Doctor of Philosophy (PhD)



First Advisor

Jefferson Vaughan


Avian malaria is a disease caused by intracellular parasites transmitted by mosquitoes and is detrimental to individual birds and their populations. Although it is sub-lethal in most instances, avian malaria can result in anemia, lower fertility, and reduced migration ability. The Turtle Mountains is a unique ecoregion in North Dakota and provides habitat for various bird and mosquito species that differ from other parts of the state. Previous research has defined the mosquito fauna and occurrence of avian malaria in the Red River Valley region of eastern North Dakota and Northwest Minnesota; however, no research has been conducted in the Turtle Mountains. Mosquito population dynamics are vital to understanding the transmission dynamics of malaria. This research had three objectives.

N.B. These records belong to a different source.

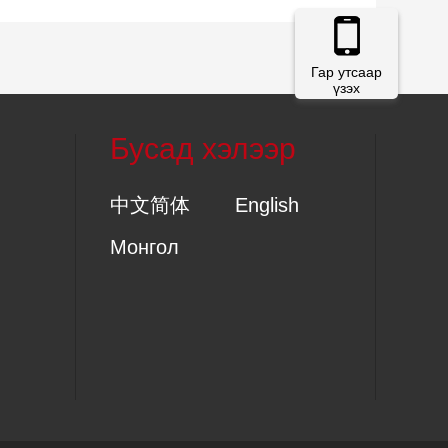
Гар утсаар
үзэх
Бусад хэлээр
中文简体
English
Монгол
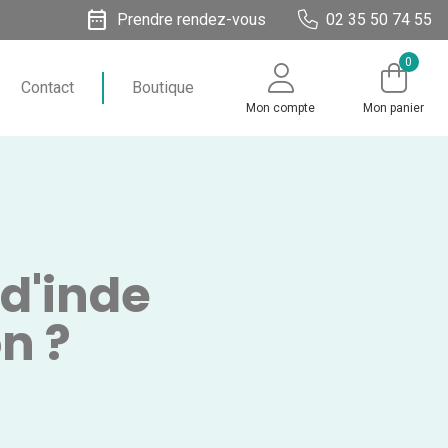
date_range
Prendre rendez-vous
02 35 50 74 55
0
Contact
Boutique
Mon compte
Mon panier
d'inde​
n ?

First, the species composition, seasonal abundances, and malaria infection status of host-seeking mosquitoes were determined throughout two summer seasons. Abundances and species compositions of mosquitoes differed from 2019 to 2020, but there were no haemosporidian infections identified. Second, blood from local and migrating birds in the Turtle Mountains was collected to establish the occurrence of avian malaria in the region. This study determined the prevalence of avian haemosporidian parasites in both migratory birds and birds that remain permanent residents throughout the seasons. Avian haemosporidians were present in both local and migratory birds captured in the Turtle Mountains. Based on this research in the Turtle Mountains, it appears that the avian haemosporidian transmission occurs for migratory birds prior to their arrival the Turtle Mountain ecoregion. Third, laboratory studies determined the relative competencies of different mosquito species to support the development of Plasmodium. Despite successful infection of Plasmodium in some Culex pipiens, the parasite was unable to fully develop into sporozoites within the vector. Plasmodium was unable to develop into oocysts in Aedes aegypti or Culex tarsalis. Future studies should focus on climate change and its impact on the mosquito populations of the Turtle Mountains. The introduction of a new competent vector or the increase of a current competent vector would greatly influence the transmission of avian parasites. Increased transmission of current parasites or the introduction of a new parasite species would negatively impact bird populations of the area.